In this Tuesday, June 19, 2018 file photo, former FIFA President Joseph Blatter arrives at a hotel in Moscow, Russia. (Photo: AP)
In a legal victory for former FIFA president Sepp Blatter, federal prosecutors in Switzerland plan to drop one of two cases open against him for suspected criminal mismanagement.
The Swiss attorney general’s office on Saturday confirmed reports they intend to close an investigation into how Blatter and soccer governing body FIFA awarded World Cup broadcast rights in the Caribbean in 2005.
The decision is the latest example in recent weeks of the Swiss FIFA cases stalling, while the separate and cooperating American investigation sparked back into life with new indictments and fresh allegations of World Cup bid bribery.
The criminal proceeding against Blatter has opened 4 ½ years ago and helped remove him from the presidential office he held for more than 17 years. He is serving a six-year FIFA ban from soccer.
A second criminal proceeding against Blatter — for a $2 million payment he authorized to FIFA vice president Michel Platini in 2011 for uncontracted salary — remains open, the Swiss prosecution office said.
Prosecutors said in a statement they could not give a timetable for formally terminating the Caribbean investigation.
A spokesman for Blatter was contacted for comment
The investigation was opened in September 2015 after a Swiss broadcaster published a 10-year-old FIFA contract awarding the Caribbean Football Union regional broadcast rights to the 2010 and 2014 World Cups for a combined $600,000.
The CFU was controlled by Jack Warner, the now disgraced former FIFA vice president. The rights were sold to a Jamaica-based broadcaster for a profit reportedly close to $20 million.

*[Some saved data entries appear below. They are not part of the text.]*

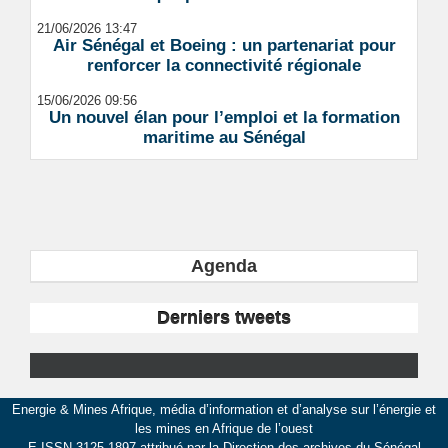
21/06/2026 13:47
Air Sénégal et Boeing : un partenariat pour
renforcer la connectivité régionale
15/06/2026 09:56
Un nouvel élan pour l’emploi et la formation
maritime au Sénégal
Agenda
Derniers tweets
Energie & Mines Afrique, média d’information et d’analyse sur l’énergie et
les mines en Afrique de l’ouest
E-ISSN 3125-1897 attribué par la Direction des archives du Sénégal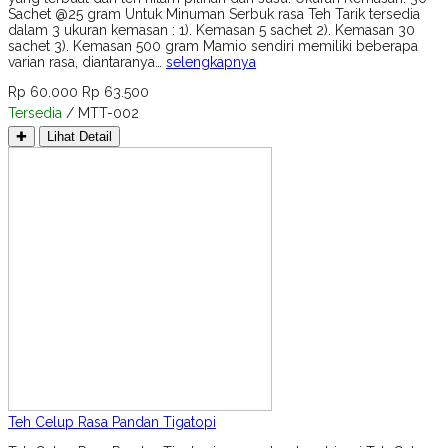
Sachet @25 gram Untuk Minuman Serbuk rasa Teh Tarik tersedia
dalam 3 ukuran kemasan : 1). Kemasan 5 sachet 2). Kemasan 30
sachet 3). Kemasan 500 gram Mamio sendiri memiliki beberapa
varian rasa, diantaranya…
selengkapnya
Rp 60.000
Rp 63.500
Tersedia
/ MTT-002
✚
Lihat Detail
Teh Celup Rasa Pandan Tigatopi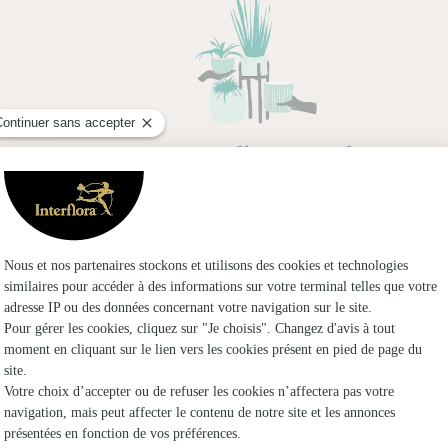
ec
Une collection de
cache-pots
ur,
pour relooker votre intérieur et mettre en
s en
valeur vos nouvelles meilleures amies.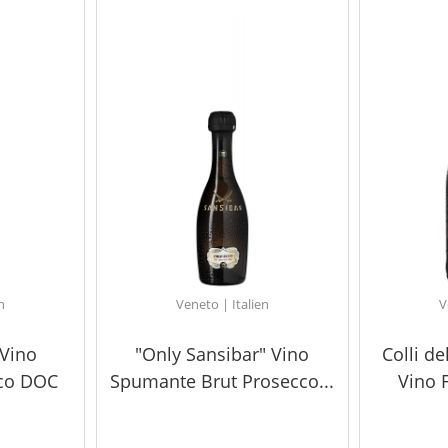
n
Veneto | Italien
V
 Vino
"Only Sansibar" Vino
Colli d
cco DOC
Spumante Brut Prosecco...
Vino 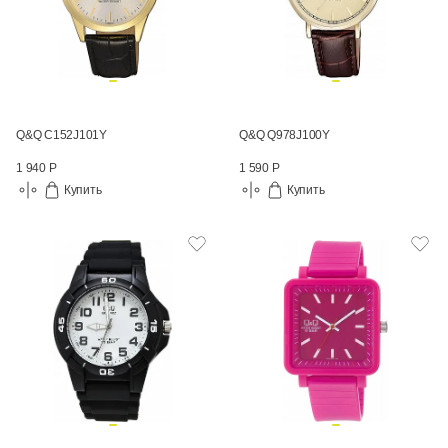
Q&Q C152J101Y
Q&Q Q978J100Y
1 940 Р
1 590 Р
Купить
Купить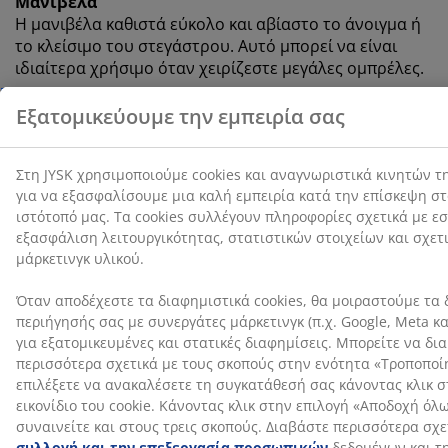
Μανιβέλα
Η μανιβέλα καθιστά εύκολο και αβίαστο το άνοιγμα ή
το κλείσιμο του στεγάστρου. Αυτό μπορεί να είναι
ιδιαίτερα χρήσιμο όταν χειρίζεστε μεγάλες ομπρέλες.
UV-προστασία
Η ομπρέλα ηλίου υπαίθρου διαθέτει στέγαστρο από
πολυεστέρα που προστατεύεται από την υπεριώδη
ακτινοβολία. Αυτό σημαίνει ότι το στέγαστρο μπορεί
να αντέξει την έκθεση στον ήλιο χωρίς να ξεθωριάσει
το χρώμα του.
Αδιάβροχη
Το στέγαστρο είναι ανθεκτικό στο νερό, γεγονός που
σας επιτρέπει να απολαμβάνετε τον υπαίθριο χώρο
σας χωρίς να ανησυχείτε για ελαφριά βροχή ή δροσιά.
Εξαερισμός
Ο εξαερισμός στην κορυφή του σκεγάστρου μειώνει
την πίεση του ανέμου και επιτρέπει την κυκλοφορία
του αέρα. Επομένως, η ομπρέλα είναι λιγότερο πιθανό
να αναποδογυρίσει σε θυελλώδεις καιρικές συνθήκες.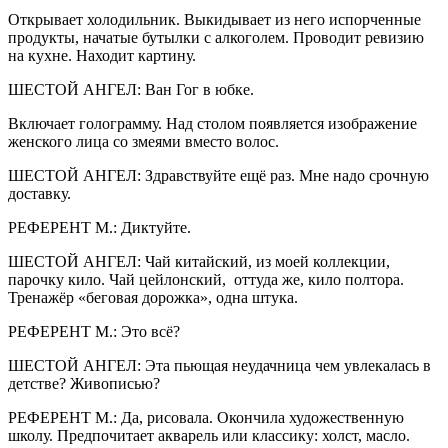
Открывает холодильник. Выкидывает из него испорченные
продукты, начатые бутылки с алкоголем. Проводит ревизию
на кухне. Находит картину.
ШЕСТОЙ АНГЕЛ: Ван Гог в юбке.
Включает голограмму. Над столом появляется изображение
женского лица со змеями вместо волос.
ШЕСТОЙ АНГЕЛ: Здравствуйте ещё раз. Мне надо срочную
доставку.
РЕФЕРЕНТ М.: Диктуйте.
ШЕСТОЙ АНГЕЛ: Чай китайский, из моей коллекции,
парочку кило. Чай цейлонский, оттуда же, кило полтора.
Тренажёр «беговая дорожка», одна штука.
РЕФЕРЕНТ М.: Это всё?
ШЕСТОЙ АНГЕЛ: Эта пьющая неудачница чем увлекалась в
детстве? Живописью?
РЕФЕРЕНТ М.: Да, рисовала. Окончила художественную
школу. Предпочитает акварель или классику: холст, масло.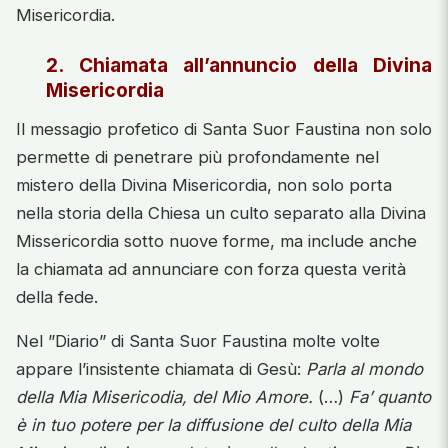
Misericordia.
2. Chiamata all’annuncio della Divina
Misericordia
Il messagio profetico di Santa Suor Faustina non solo
permette di penetrare più profondamente nel
mistero della Divina Misericordia, non solo porta
nella storia della Chiesa un culto separato alla Divina
Missericordia sotto nuove forme, ma include anche
la chiamata ad annunciare con forza questa verità
della fede.
Nel ”Diario” di Santa Suor Faustina molte volte
appare l’insistente chiamata di Gesù:
Parla al mondo
della Mia Misericodia, del Mio Amore.
(…)
Fa’ quanto
è in tuo potere per la diffusione del culto della Mia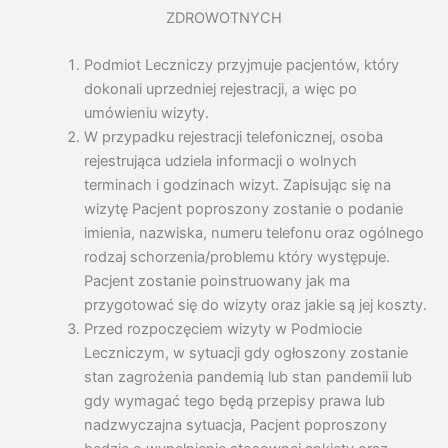
ZDROWOTNYCH
Podmiot Leczniczy przyjmuje pacjentów, który
dokonali uprzedniej rejestracji, a więc po
umówieniu wizyty.
W przypadku rejestracji telefonicznej, osoba
rejestrująca udziela informacji o wolnych
terminach i godzinach wizyt. Zapisując się na
wizytę Pacjent poproszony zostanie o podanie
imienia, nazwiska, numeru telefonu oraz ogólnego
rodzaj schorzenia/problemu który występuje.
Pacjent zostanie poinstruowany jak ma
przygotować się do wizyty oraz jakie są jej koszty.
Przed rozpoczęciem wizyty w Podmiocie
Leczniczym, w sytuacji gdy ogłoszony zostanie
stan zagrożenia pandemią lub stan pandemii lub
gdy wymagać tego będą przepisy prawa lub
nadzwyczajna sytuacja, Pacjent poproszony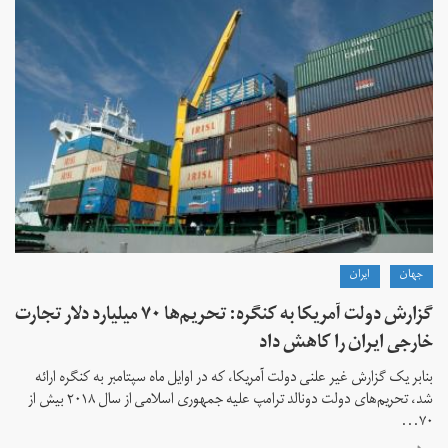
جهان
ايران
گزارش دولت آمریکا به کنگره: تحریم‌ها ۷۰ میلیارد دلار تجارت
خارجی ایران را کاهش داد
بنابر یک گزارش غیر علنی دولت آمریکا، که در اوایل ماه سپتامبر به کنگره ارائه
شد، تحریم‌های دولت دونالد ترامپ علیه جمهوری اسلامی از سال ۲۰۱۸ بیش از
۷۰...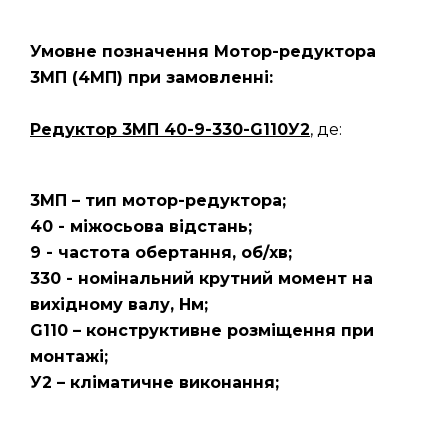
Умовне позначення Мотор-редуктора
3МП
(4МП)
при замовленні:
Редуктор 3МП 40-9-330-G110У2
, де:
3МП – тип мотор-редуктора;
40 - міжосьова відстань;
9 - частота обертання, об/хв;
330 - номінальний крутний момент на
вихідному валу, Нм;
G110 – конструктивне розміщення при
монтажі;
У2 – кліматичне виконання;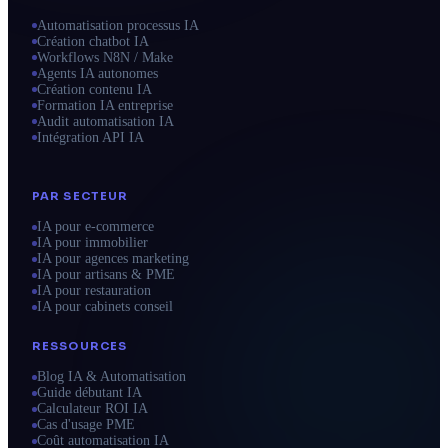
Automatisation processus IA
Création chatbot IA
Workflows N8N / Make
Agents IA autonomes
Création contenu IA
Formation IA entreprise
Audit automatisation IA
Intégration API IA
PAR SECTEUR
IA pour e-commerce
IA pour immobilier
IA pour agences marketing
IA pour artisans & PME
IA pour restauration
IA pour cabinets conseil
RESSOURCES
Blog IA & Automatisation
Guide débutant IA
Calculateur ROI IA
Cas d'usage PME
Coût automatisation IA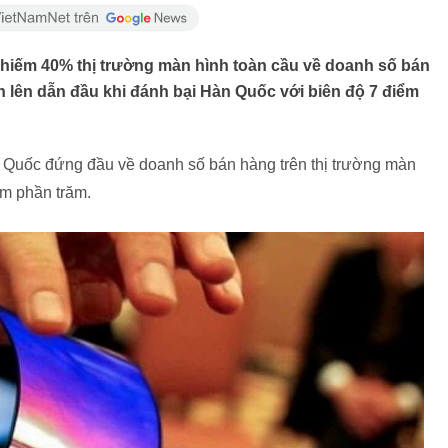
 chiếm 40% thị trường màn hình toàn cầu về doanh số bán
 lên dẫn đầu khi đánh bại Hàn Quốc với biên độ 7 điểm
n Quốc đứng đầu về doanh số bán hàng trên thị trường màn
ểm phần trăm.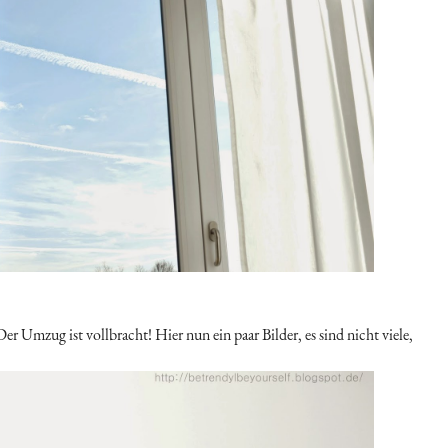
 Umzug ist vollbracht! Hier nun ein paar Bilder, es sind nicht viele,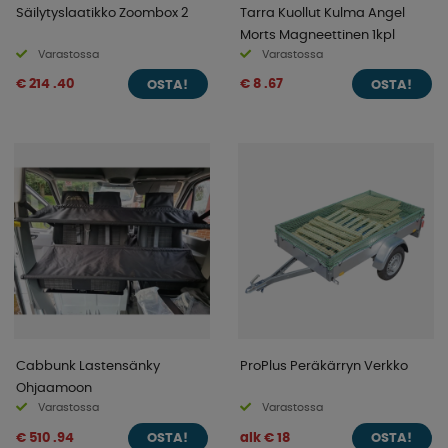
Säilytyslaatikko Zoombox 2
Tarra Kuollut Kulma Angel
Morts Magneettinen 1kpl
Varastossa
Varastossa
€ 214 .40
€ 8 .67
OSTA!
OSTA!
Cabbunk Lastensänky
ProPlus Peräkärryn Verkko
Ohjaamoon
Varastossa
Varastossa
€ 510 .94
alk € 18
OSTA!
OSTA!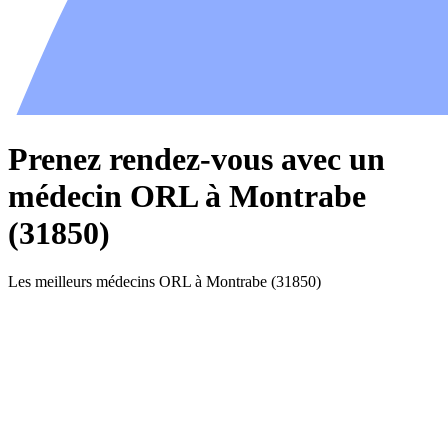
Prenez rendez-vous avec un
médecin ORL à Montrabe
(31850)
Les meilleurs médecins ORL à Montrabe (31850)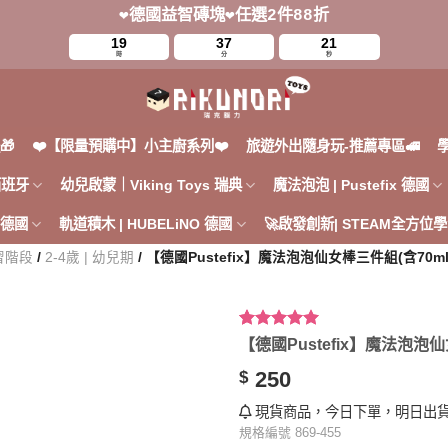
❤️德國益智磚塊❤️任選2件88折
19
37
19
時
分
秒
🎁
❤️【限量預購中】小主廚系列❤️
旅遊外出隨身玩-推薦專區🚅
 西班牙
幼兒啟蒙｜Viking Toys 瑞典
魔法泡泡 | Pustefix 德國
h 德國
軌道積木 | HUBELiNO 德國
🚀啟發創新| STEAM全方位學
習階段
/
2-4歲 | 幼兒期
/ 【德國Pustefix】魔法泡泡仙女棒三件組(含70ml) 
評分
1
5.00
/
【德國Pustefix】魔法泡泡仙女
5，已有
位
顧客進行評
250
$
分
現貨商品，今日下單，明日出貨
規格編號 869-455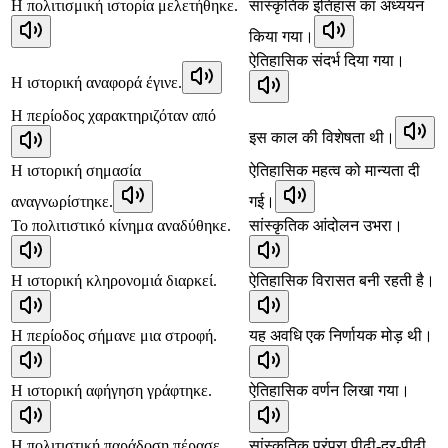
Η πολιτισμική ιστορία μελετήθηκε.
सांस्कृतिक इतिहास का अध्ययन
किया गया।
ऐतिहासिक संदर्भ दिया गया।
Η ιστορική αναφορά έγινε.
Η περίοδος χαρακτηριζόταν από
इस काल की विशेषता थी।
Η ιστορική σημασία
ऐतिहासिक महत्व को मान्यता दी
αναγνωρίστηκε.
गई।
Το πολιτιστικό κίνημα αναδύθηκε.
सांस्कृतिक आंदोलन उभरा।
Η ιστορική κληρονομιά διαρκεί.
ऐतिहासिक विरासत बनी रहती है।
Η περίοδος σήμανε μια στροφή.
यह अवधि एक निर्णायक मोड़ थी।
Η ιστορική αφήγηση γράφτηκε.
ऐतिहासिक वर्णन लिखा गया।
Η πολιτιστική παράδοση πέρασε
सांस्कृतिक परंपरा पीढ़ी-दर-पीढ़ी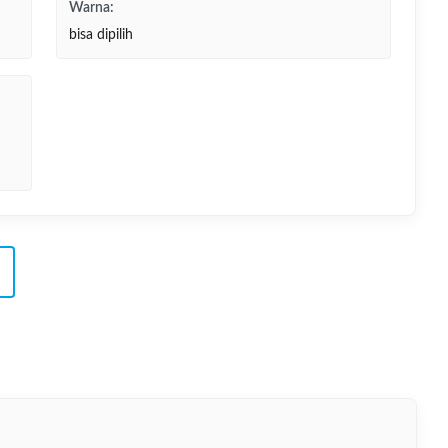
Warna:
bisa dipilih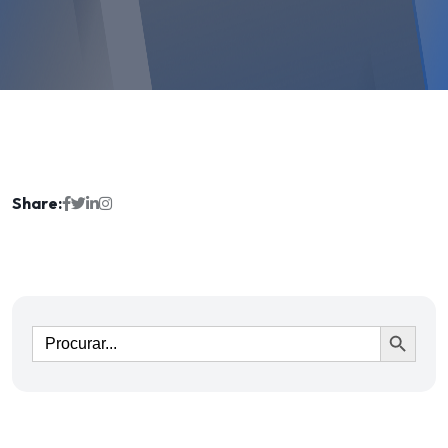
Share:
Ir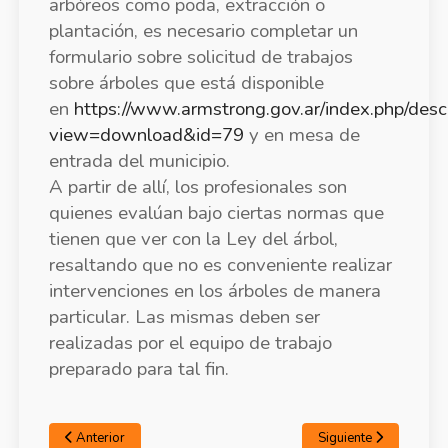
arbóreos como poda, extracción o
plantación, es necesario completar un
formulario sobre solicitud de trabajos
sobre árboles que está disponible
en
https://www.armstrong.gov.ar/index.php/des
view=download&id=79
y en mesa de
entrada del municipio.
A partir de allí, los profesionales son
quienes evalúan bajo ciertas normas que
tienen que ver con la Ley del árbol,
resaltando que no es conveniente realizar
intervenciones en los árboles de manera
particular. Las mismas deben ser
realizadas por el equipo de trabajo
preparado para tal fin.
Anterior
Siguiente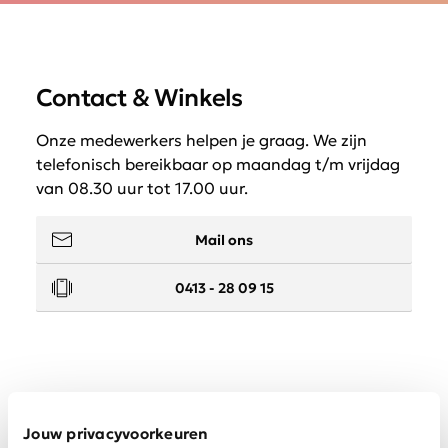
Contact & Winkels
Onze medewerkers helpen je graag. We zijn
telefonisch bereikbaar op maandag t/m vrijdag
van 08.30 uur tot 17.00 uur.
Mail ons
0413 - 28 09 15
Service
Jouw privacyvoorkeuren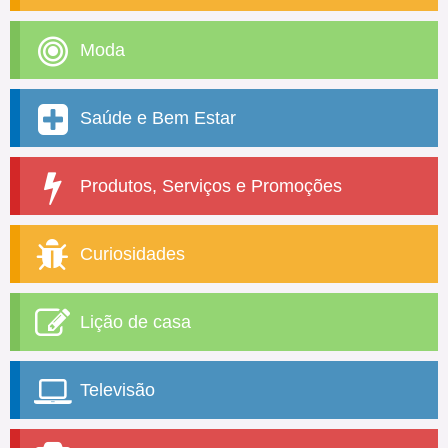
Moda
Saúde e Bem Estar
Produtos, Serviços e Promoções
Curiosidades
Lição de casa
Televisão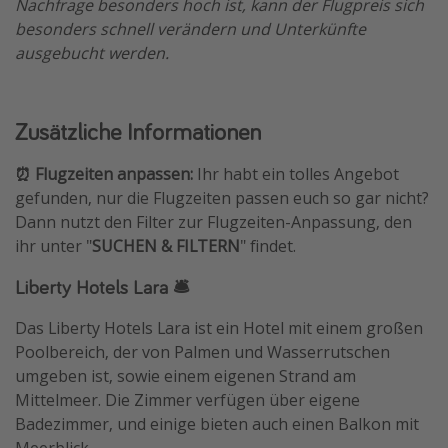
Nachfrage besonders hoch ist, kann der Flugpreis sich
besonders schnell verändern und Unterkünfte
ausgebucht werden.
Zusätzliche Informationen
⏰ Flugzeiten anpassen:
Ihr habt ein tolles Angebot
gefunden, nur die Flugzeiten passen euch so gar nicht?
Dann nutzt den Filter zur Flugzeiten-Anpassung, den
ihr unter "
SUCHEN & FILTERN
" findet.
Liberty Hotels Lara 🛎️
Das Liberty Hotels Lara ist ein Hotel mit einem großen
Poolbereich, der von Palmen und Wasserrutschen
umgeben ist, sowie einem eigenen Strand am
Mittelmeer. Die Zimmer verfügen über eigene
Badezimmer, und einige bieten auch einen Balkon mit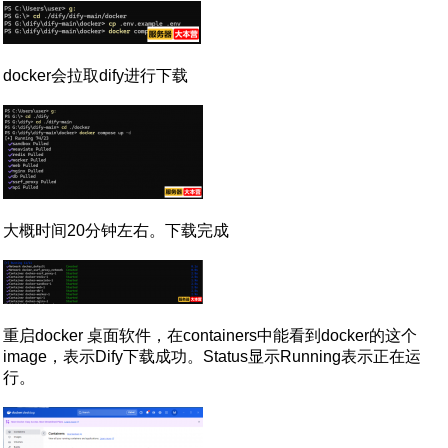
docker会拉取dify进行下载
大概时间20分钟左右。下载完成
重启docker 桌面软件，在containers中能看到docker的这个
image，表示Dify下载成功。Status显示Running表示正在运
行。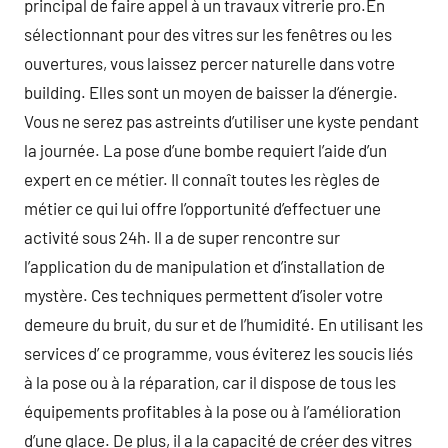
principal de faire appel à un travaux vitrerie pro.En
sélectionnant pour des vitres sur les fenêtres ou les
ouvertures, vous laissez percer naturelle dans votre
building. Elles sont un moyen de baisser la d’énergie.
Vous ne serez pas astreints d’utiliser une kyste pendant
la journée. La pose d’une bombe requiert l’aide d’un
expert en ce métier. Il connaît toutes les règles de
métier ce qui lui offre l’opportunité d’effectuer une
activité sous 24h. Il a de super rencontre sur
l’application du de manipulation et d’installation de
mystère. Ces techniques permettent d’isoler votre
demeure du bruit, du sur et de l’humidité. En utilisant les
services d’ ce programme, vous éviterez les soucis liés
à la pose ou à la réparation, car il dispose de tous les
équipements profitables à la pose ou à l’amélioration
d’une glace. De plus, il a la capacité de créer des vitres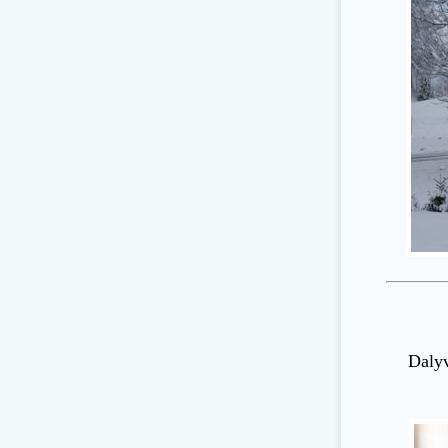
Dalyv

The document appeared to bolster Warner’s claim in 2011 after he left FIFA while implicated in bribing voters to oppose Blatter, that FIFA awarded him cheap World Cup rights in exchange for helping Blatter win presidential elections.
Swiss prosecutors said in 2015 “this contract was unfavorable for FIFA” and suspected Blatter of acting against the world soccer body’s interest. FIFA later claimed it had a 50-50 profit share with the CFU for the subsequent rights sale.
The Caribbean deal for the 2014 tournament was terminated in 2011 after Warner’s resignation from FIFA. He was banned for life in 2015 after being indicted by the US Department of Justice and has since fought extradition from Trinidad and Tobago.
American and Swiss prosecutors unsealed their separate but cooperating investigations in May 2015 when several FIFA officials were arrested in hotels in Zurich two days before Blatter won re-election.
In the past month, Swiss investigations have hit problems while in the US, which has seen dozens of guilty pleas and convictions, prosecutors published an updated indictment Monday that included further implicating Warner in taking bribes for his vote in World Cup hosting contests.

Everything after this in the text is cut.